ANY FILMMAKER can ladle on the slow-motion or fill the screen with penguins, but real cinematic madness—the kind that pinwheels across the screen and burns off its half-life somewhere in your cerebral cortex—is a much rarer breed.

Alejandro Jodorowsky has been at the forefront of that latter category for more than 40 years, and apparently he's not stopping anytime soon. Currently riding a wave of renewed notoriety following the terrific documentary Jodorowsky's Dune, the filmmaker's output can be daunting to approach; unlike David Lynch, who couches his surreality behind a bland Hardy Boys veneer, Jodorowsky tends to favor full sensory assault. As the upcoming mini-retrospective at the Hollywood Theatre proves, however, once you find your way in, you're most likely in for good.
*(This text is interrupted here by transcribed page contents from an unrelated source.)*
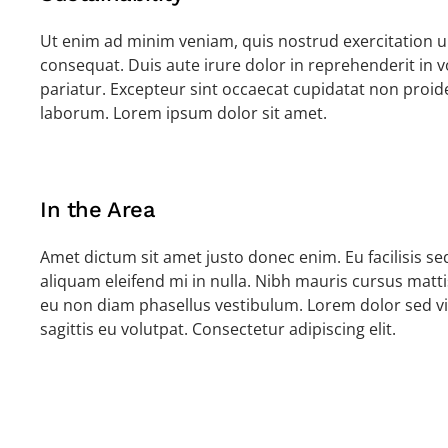
Ut enim ad minim veniam, quis nostrud exercitation u
consequat. Duis aute irure dolor in reprehenderit in vo
pariatur. Excepteur sint occaecat cupidatat non proiden
laborum. Lorem ipsum dolor sit amet.
In the Area
Amet dictum sit amet justo donec enim. Eu facilisis
aliquam eleifend mi in nulla. Nibh mauris cursus matti
eu non diam phasellus vestibulum. Lorem dolor sed vi
sagittis eu volutpat. Consectetur adipiscing elit.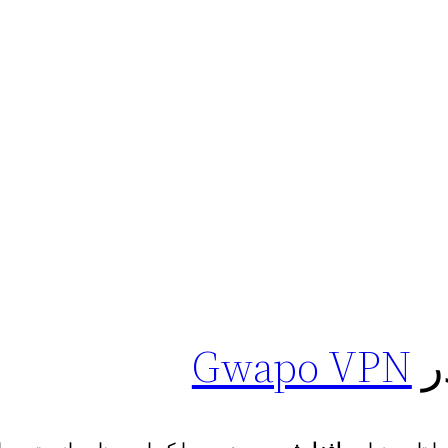
ر
Gwapo VPN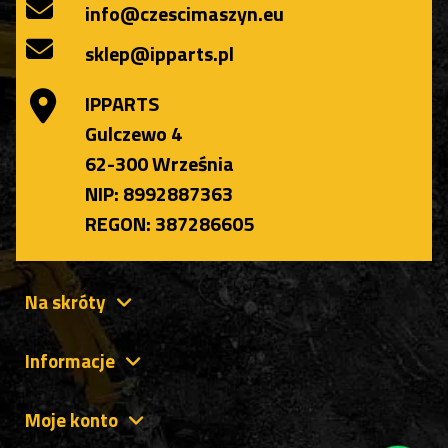
info@czescimaszyn.eu
sklep@ipparts.pl
IPPARTS
Gulczewo 4
62-300 Września
NIP: 8992887363
REGON: 387286605
Na skróty
Informacje
Moje konto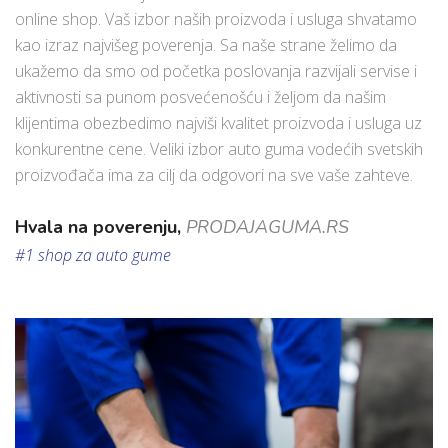
online shop. Vaš izbor naših proizvoda i usluga shvatamo
kao izraz najvišeg poverenja. Sa naše strane želimo da
ukažemo da smo od početka poslovanja razvijali servise i
aktivnosti sa punom posvećenošću i željom da našim
klijentima obezbedimo najviši kvalitet proizvoda i usluga uz
konkurentne cene. Veliki izbor auto guma vodećih svetskih
proizvođača ima za cilj da odgovori na sve vaše zahteve.
Hvala na poverenju,
PRODAJAGUMA.RS
#1 shop za auto gume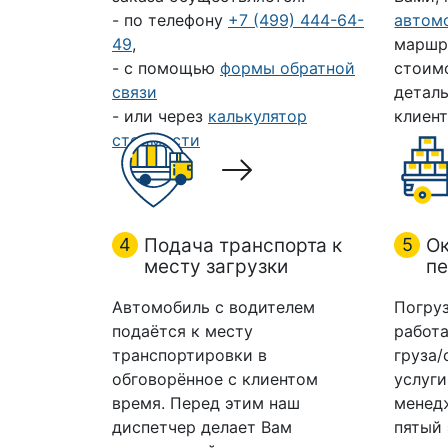
- по телефону
+7 (499) 444-64-
автом
49
,
маршр
- с помощью
формы обратной
стоим
связи
деталь
- или через
калькулятор
клиент
стоимости
4
Подача транспорта к
5
Ок
месту загрузки
пе
Автомобиль с водителем
Погруз
подаётся к месту
работа
транспортировки в
груза/
обговорённое с клиентом
услуги
время. Перед этим наш
менедж
диспетчер делает Вам
пятый 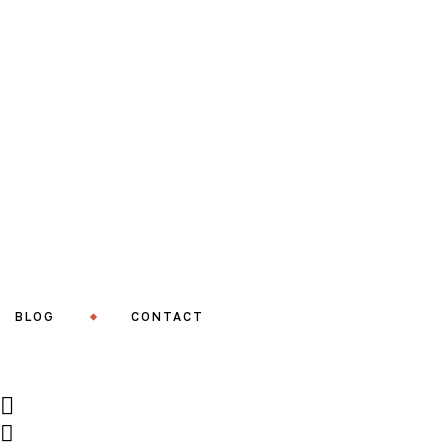
BLOG
CONTACT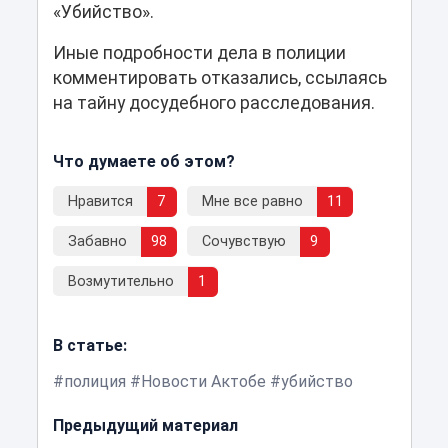
«Убийство».
Иные подробности дела в полиции
комментировать отказались, ссылаясь
на тайну досудебного расследования.
Что думаете об этом?
Нравится
7
Мне все равно
11
Забавно
98
Сочувствую
9
Возмутительно
1
В статье:
полиция
Новости Актобе
убийство
Предыдущий материал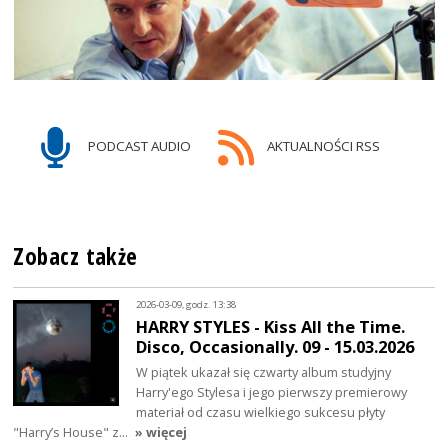
PODCAST AUDIO
AKTUALNOŚCI RSS
Zobacz także
2026-03-09, godz. 13:38
HARRY STYLES - Kiss All the Time.
Disco, Occasionally. 09 - 15.03.2026
W piątek ukazał się czwarty album studyjny
Harry'ego Stylesa i jego pierwszy premierowy
materiał od czasu wielkiego sukcesu płyty
"Harry’s House" z…
» więcej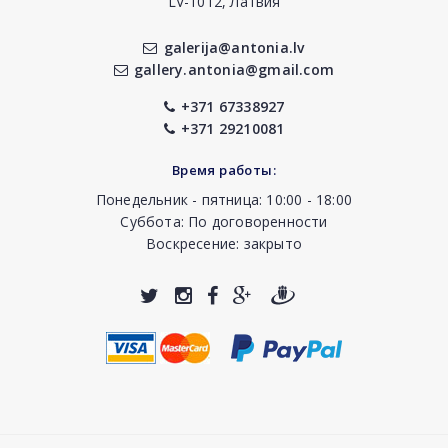
LV-1012, Латвия
galerija@antonia.lv
gallery.antonia@gmail.com
+371 67338927
+371 29210081
Время работы:
Понедельник - пятница: 10:00 - 18:00
Суббота: По договоренности
Воскресение: закрыто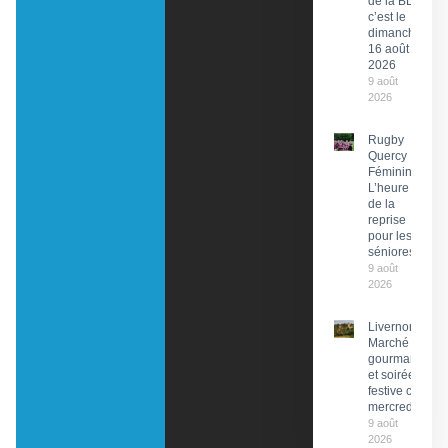
de la BD,
c’est le
dimanche
16 août
2026
9 août
2026
Rugby
Quercy
Féminin :
L’heure
de la
reprise
pour les
séniores
9 août
2026
Livernon :
Marché
gourmand
et soirée
festive ce
mercredi
9 août
2026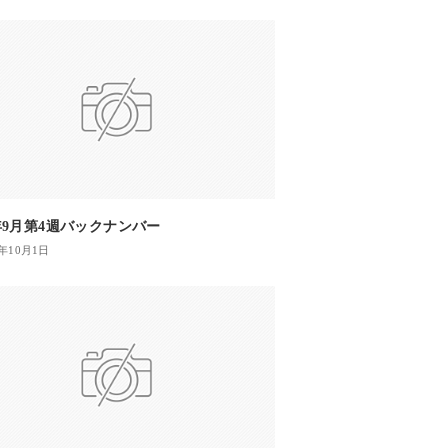
4年9月第4週バックナンバー
4年10月1日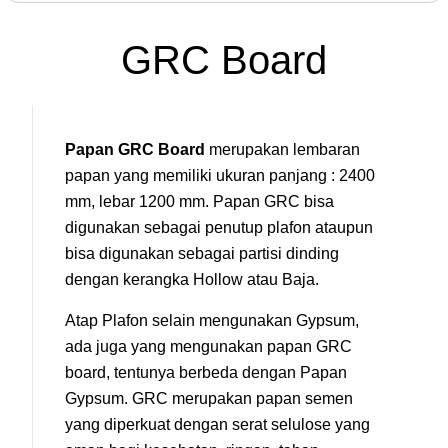
GRC Board
Papan GRC Board
merupakan lembaran
papan yang memiliki ukuran panjang : 2400
mm, lebar 1200 mm. Papan GRC bisa
digunakan sebagai penutup plafon ataupun
bisa digunakan sebagai partisi dinding
dengan kerangka Hollow atau Baja.
Atap Plafon selain mengunakan Gypsum,
ada juga yang mengunakan papan GRC
board, tentunya berbeda dengan Papan
Gypsum. GRC merupakan papan semen
yang diperkuat dengan serat selulose yang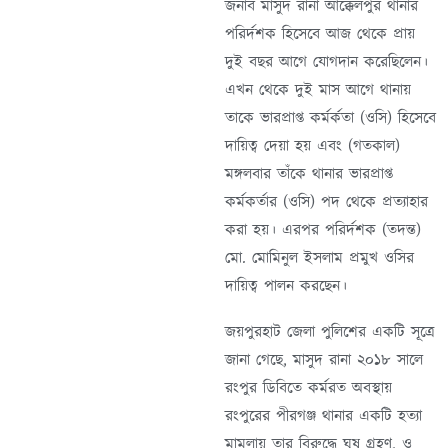
জনাব মাসুদ রানা আক্কেলপুর থানার
পরির্দশক হিসেবে আজ থেকে প্রায়
দুই বছর আগে যোগদান করেছিলেন।
এখন থেকে দুই মাস আগে থানায়
তাকে ভারপ্রাপ্ত কর্মর্কতা (ওসি) হিসেবে
দায়িত্ব দেয়া হয় এবং (গতকাল)
মঙ্গলবার তাঁকে থানার ভারপ্রাপ্ত
কর্মকর্তার (ওসি) পদ থেকে প্রত্যাহার
করা হয়। এরপর পরির্দশক (তদন্ত)
মো. মোমিনুল ইসলাম প্রমুখ ওসির
দায়িত্ব পালন করছেন।
জয়পুরহাট জেলা পুলিশের একটি সূত্রে
জানা গেছে, মাসুদ রানা ২০১৮ সালে
রংপুর ডিবিতে কর্মরত অবস্থায়
রংপুরের পীরগঞ্জ থানার একটি হত্যা
মামলায় তার বিরুদ্ধে ঘুষ গ্রহণ, ও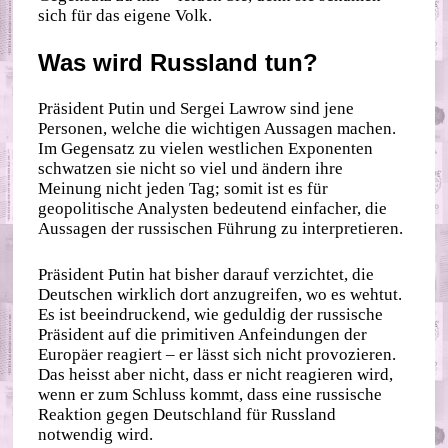
sich für das eigene Volk.
Was wird Russland tun?
Präsident Putin und Sergei Lawrow sind jene
Personen, welche die wichtigen Aussagen machen.
Im Gegensatz zu vielen westlichen Exponenten
schwatzen sie nicht so viel und ändern ihre
Meinung nicht jeden Tag; somit ist es für
geopolitische Analysten bedeutend einfacher, die
Aussagen der russischen Führung zu interpretieren.
Präsident Putin hat bisher darauf verzichtet, die
Deutschen wirklich dort anzugreifen, wo es wehtut.
Es ist beeindruckend, wie geduldig der russische
Präsident auf die primitiven Anfeindungen der
Europäer reagiert – er lässt sich nicht provozieren.
Das heisst aber nicht, dass er nicht reagieren wird,
wenn er zum Schluss kommt, dass eine russische
Reaktion gegen Deutschland für Russland
notwendig wird.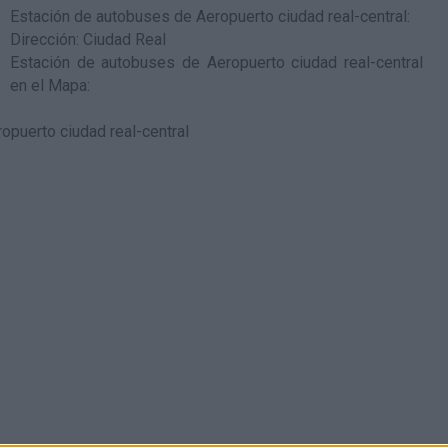
Estación de autobuses de Aeropuerto ciudad real-central
:
Dirección: Ciudad Real
Estación de autobuses de Aeropuerto ciudad real-central
en el Mapa
: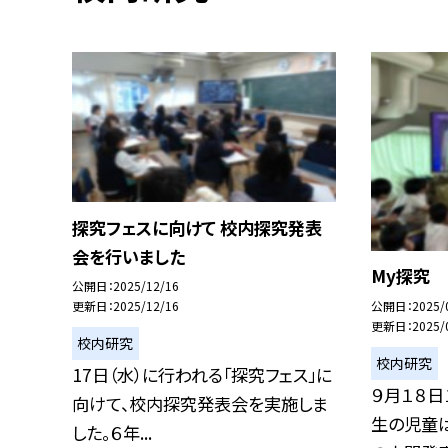
探究フェスに向けて 校内探究発表
会を行いました
My探究
公開日
2025/12/16
公開日
2025/
更新日
2025/12/16
更新日
2025/
校内研究
校内研究
17日（水）に行われる「探究フェス」に
９月１８日
向けて、校内探究発表会を実施しま
生の児童は
した。６年...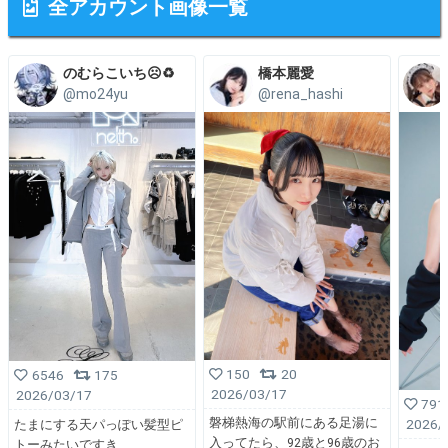
全アカウント画像一覧
のむらこいち☹️♻️
橋本麗愛
@mo24yu
@rena_hashi
150
20
6546
175
2026/03/17
2026/03/17
791
磐梯熱海の駅前にある足湯に
2026/
たまにする天パっぽい髪型ピ
入ってたら、92歳と96歳のお
トーみたいですき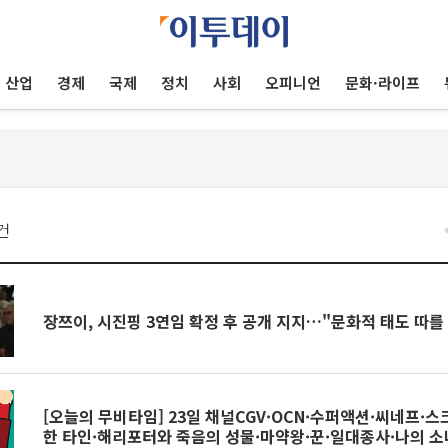
산업
경제
국제
정치
사회
오피니언
문화·라이프
건
장쯔이, 시진핑 3연임 확정 후 공개 지지…"문화적 태도 따를
[오늘의 무비타임] 23일 채널CGV·OCN·수퍼액션·씨네프·
한 타인·해리포터와 죽음의 성물·마약왕·꾼·일대종사·나의 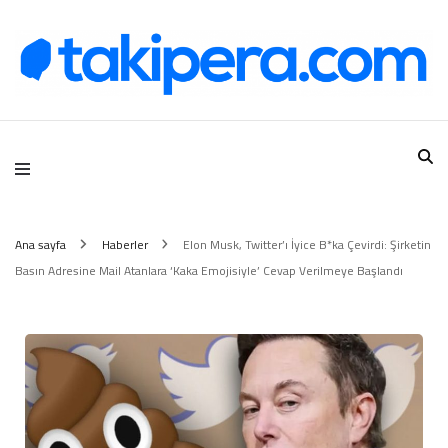
Takipera Dijital Hizmetler
Ana sayfa
Haberler
Elon Musk, Twitter’ı İyice B*ka Çevirdi: Şirketin
Basın Adresine Mail Atanlara ‘Kaka Emojisiyle’ Cevap Verilmeye Başlandı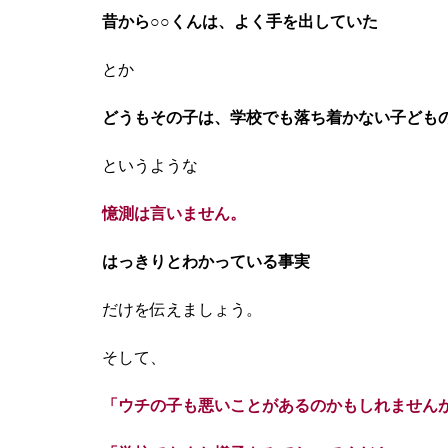
昔から○○くんは、よく手を出していた
とか
どうもその子は、学校でも落ち着かない子ども
というような
憶測は言いません。
はっきりとわかっている事実
だけを伝えましょう。
そして、
「ウチの子も悪いことがあるのかもしれません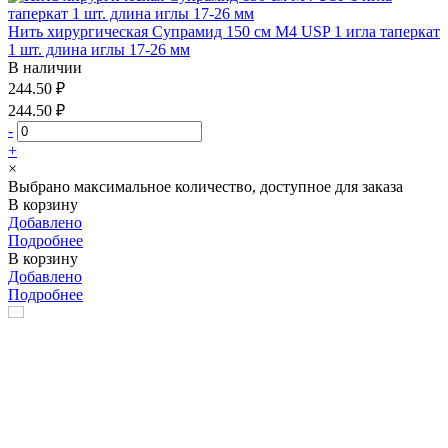
Нить хирургическая Супрамид 150 см М4 USP 1 игла таперкат
1 шт. длина иглы 17-26 мм
В наличии
244.50 ₽
244.50 ₽
-
+
×
Выбрано максимальное количество, доступное для заказа
В корзину
Добавлено
Подробнее
В корзину
Добавлено
Подробнее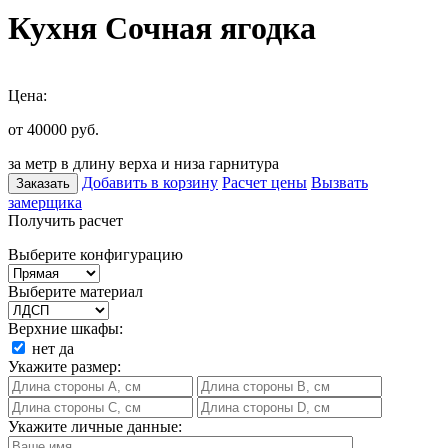
Кухня Сочная ягодка
Цена:
от 40000
руб.
за метр в длину верха и низа гарнитура
Добавить в корзину
Расчет цены
Вызвать
Заказать
замерщика
Получить расчет
Выберите конфигурацию
Выберите материал
Верхние шкафы:
нет
да
Укажите размер:
Укажите личные данные: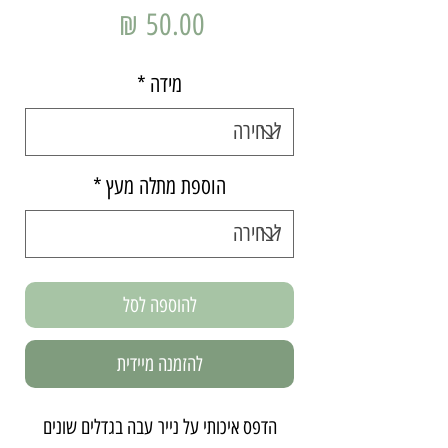
מחיר
מידה
*
הוספת מתלה מעץ
*
להוספה לסל
להזמנה מיידית
הדפס איכותי על נייר עבה בגדלים שונים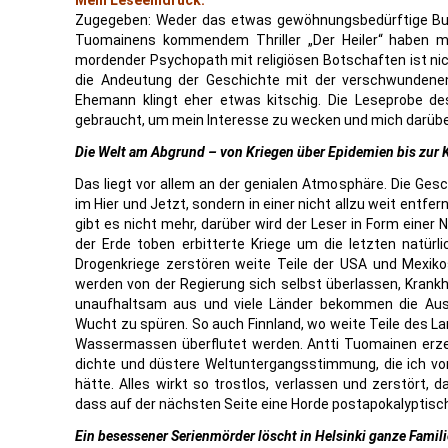
Mein Leseeindruck:
Zugegeben: Weder das etwas gewöhnungsbedürftige Buc
Tuomainens kommendem Thriller „Der Heiler“ haben m
mordender Psychopath mit religiösen Botschaften ist nich
die Andeutung der Geschichte mit der verschwundenen 
Ehemann klingt eher etwas kitschig. Die Leseprobe d
gebraucht, um mein Interesse zu wecken und mich darüber
Die Welt am Abgrund – von Kriegen über Epidemien bis zur 
Das liegt vor allem an der genialen Atmosphäre. Die Gesc
im Hier und Jetzt, sondern in einer nicht allzu weit entfer
gibt es nicht mehr, darüber wird der Leser in Form einer
der Erde toben erbitterte Kriege um die letzten natür
Drogenkriege zerstören weite Teile der USA und Mexiko
werden von der Regierung sich selbst überlassen, Krankh
unaufhaltsam aus und viele Länder bekommen die Aus
Wucht zu spüren. So auch Finnland, wo weite Teile des 
Wassermassen überflutet werden. Antti Tuomainen erze
dichte und düstere Weltuntergangsstimmung, die ich vo
hätte. Alles wirkt so trostlos, verlassen und zerstört,
dass auf der nächsten Seite eine Horde postapokalyptisc
Ein besessener Serienmörder löscht in Helsinki ganze Famil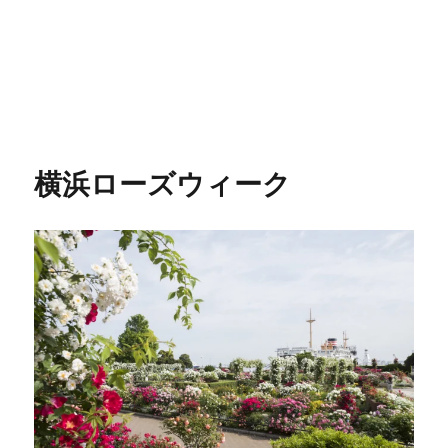
横浜ローズウィーク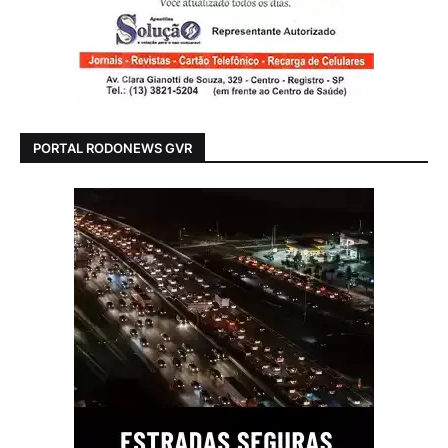
PORTAL RODONEWS GVR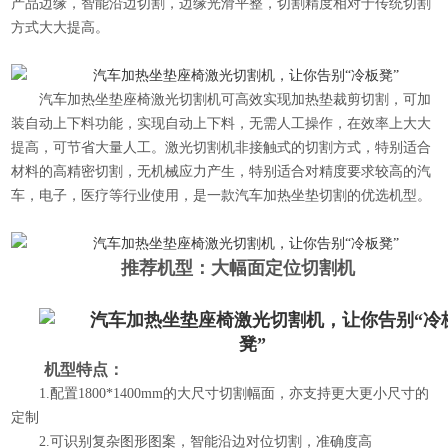
产品边缘，智能沿边切割，边缘光滑平整，切割精度相对于传统切割
方式大大提高。
汽车加热坐垫座椅激光切割机可高效实现加热垫裁剪切割，可加
装自动上下料功能，实现自动上下料，无需人工操作，在效率上大大
提高，可节省大量人工。激光切割机非接触式的切割方式，特别适合
材料的高精密切割，无机械应力产生，特别适合对精度要求较高的汽
车，电子，医疗等行业使用，是一款汽车加热坐垫切割的优选机型。
推荐机型：
大幅面定位切割机
机型特点：
1.配置1800*1400mm的大尺寸切割幅面，亦支持更大更小尺寸的
定制
2.可识别复杂图形图案，智能沿边对位切割，准确度高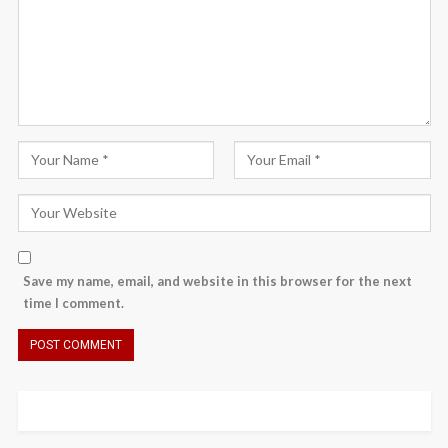
Save my name, email, and website in this browser for the next
time I comment.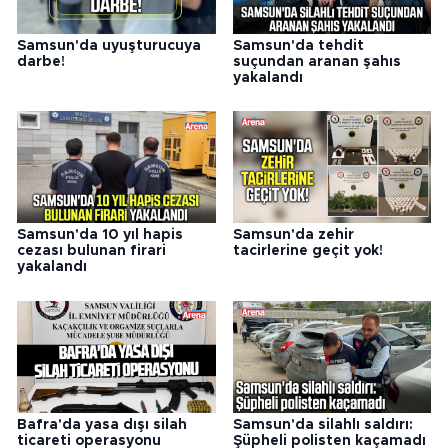
Samsun'da uyuşturucuya
Samsun'da tehdit
darbe!
suçundan aranan şahıs
yakalandı
Samsun'da 10 yıl hapis
Samsun'da zehir
cezası bulunan firari
tacirlerine geçit yok!
yakalandı
Bafra'da yasa dışı silah
Samsun'da silahlı saldırı:
ticareti operasyonu
Şüpheli polisten kaçamadı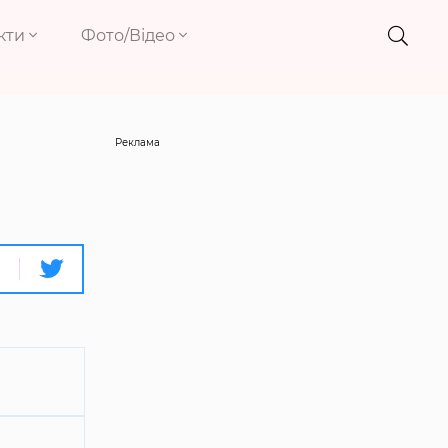
кти
Фото/Відео
Реклама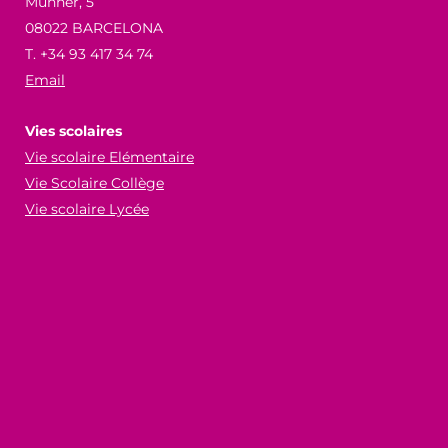
Munner, 5
08022 BARCELONA
T. +34 93 417 34 74
Email
Vies scolaires
Vie scolaire Elémentaire
Vie Scolaire Collège
Vie scolaire Lycée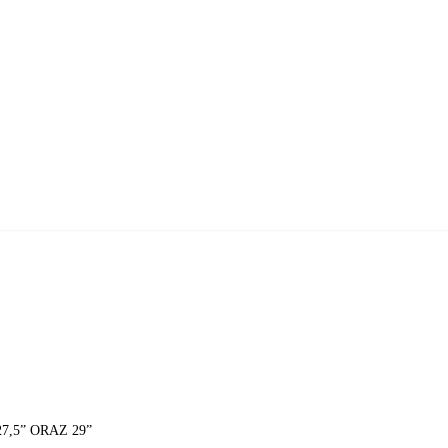
DODAJ DO KOSZYKA
27,5” ORAZ 29”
During all of his movies, there's a moment where the viewer will begin to feel like they're running out of exclamatory holy shits.

Born in Chile in 1929, Jodorowsky got his start as a cartoonist and mime before making his feature film debut with 1968's Fando y Lis, which caused a riot at an early screening and promptly got banned in Mexico. Even with that auspicious beginning, however, 1970's El Topo (screens Fri July 18-Thurs July 24) marks the moment when the writer/director/star truly made his bones, almost singlehandedly launching the concept of the midnight movie. Part spaghetti western and part passion play, the film quick-draws between bursts of ultra-violence and flashes of serene beauty with a bravura that's amazing to behold. As wild and wooly as things get, though, there always remains a sense of a fierce intellect pulling the strings. The randomness never feels desperate, even at its most WTF.

Following its success, Jodorowsky went much, much bigger with 1973's The Holy Mountain (screens Fri July 25-Thurs July 31), an LSD-emulating vision quest that still feels like one of the oddest things to ever hit a screen. Filmed largely with non-actors (George Harrison was initially pegged as the lead before bolting, perhaps understandably), it remains a compulsively watchable mélange of sexed-up robots, hysterically deadpan dialogue (the line about "hyper-sexed brown native vampires" is far from the weirdest thing to be said), and unforgettable scatological alchemy. After seeing it, be prepared to laugh like a hyena whenever one of those Cash4Gold commercials comes on.

Which brings us to The Dance of Reality (opens Fri July 18) Jodorowsky's first feature in 23 years, and evidence that he's lost precious little of his curve over the years. A kinda-sorta autobiography (puppets feature heavily), the film follows the director back to the mining town of his birth, for a glimpse at the beginnings of his signature obsessions. Even at its most arrestingly bizarre, however—beware the hungry gulls—the main attraction remains Jodorowsky himself, a intensely charismatic, charmingly egotistical figure who remains utterly confident in the belief that his art can change the world. He still stands alone. Which is probably good for the state of the universe, really.